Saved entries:
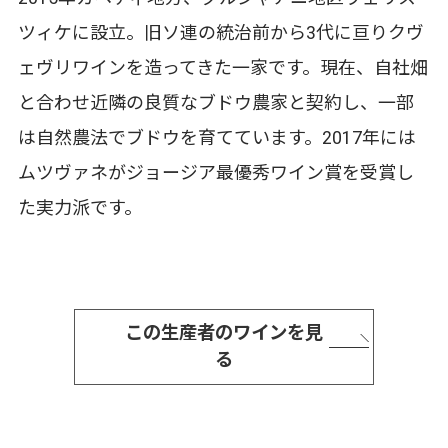
ツィケに設立。旧ソ連の統治前から3代に亘りクヴ
ェヴリワインを造ってきた一家です。現在、自社畑
と合わせ近隣の良質なブドウ農家と契約し、一部
は自然農法でブドウを育てています。2017年には
ムツヴァネがジョージア最優秀ワイン賞を受賞し
た実力派です。
この生産者のワインを見
る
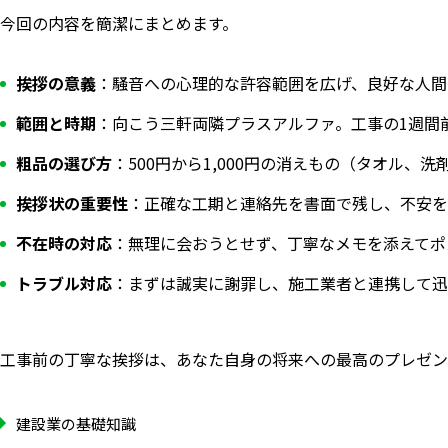
今回の内容を簡潔にまとめます。
挨拶の意義
：騒音への心理的な許容範囲を広げ、良好な人間
範囲と時期
：向こう三軒両隣プラスアルファ。工事の1週間
粗品の選び方
：500円から1,000円の消えもの（タオル、
挨拶状の重要性
：正確な工期と連絡先を書面で残し、不安を
不在時の対応
：無理に会おうとせず、丁寧なメモを添えてポ
トラブル対応
：まずは誠実に謝罪し、施工業者と連携して迅
工事前の丁寧な挨拶は、あなた自身の将来への最高のプレゼン
建設業の基礎知識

### What you have to do
Keep each line of the records exactly as it is while transcribing them, but leave the images behind.

### Response area
ツィケに設立。旧ソ連の統治前から3代に亘りクヴ
ェヴリワインを造ってきた一家です。現在、自社畑
と合わせ近隣の良質なブドウ農家と契約し、一部
は自然農法でブドウを育てています。2017年には
ムツヴァネがジョージア最優秀ワイン賞を受賞し
た実力派です。
この生産者のワインを見
る
今回の内容を簡潔にまとめます。
挨拶の意義
：騒音への心理的な許容範囲を広げ、良好な人間
範囲と時期
：向こう三軒両隣プラスアルファ。工事の1週間
粗品の選び方
：500円から1,000円の消えもの（タオル、
挨拶状の重要性
：正確な工期と連絡先を書面で残し、不安を
不在時の対応
：無理に会おうとせず、丁寧なメモを添えてポ
トラブル対応
：まずは誠実に謝罪し、施工業者と連携して迅
工事前の丁寧な挨拶は、あなた自身の将来への最高のプレゼン
建設業の基礎知識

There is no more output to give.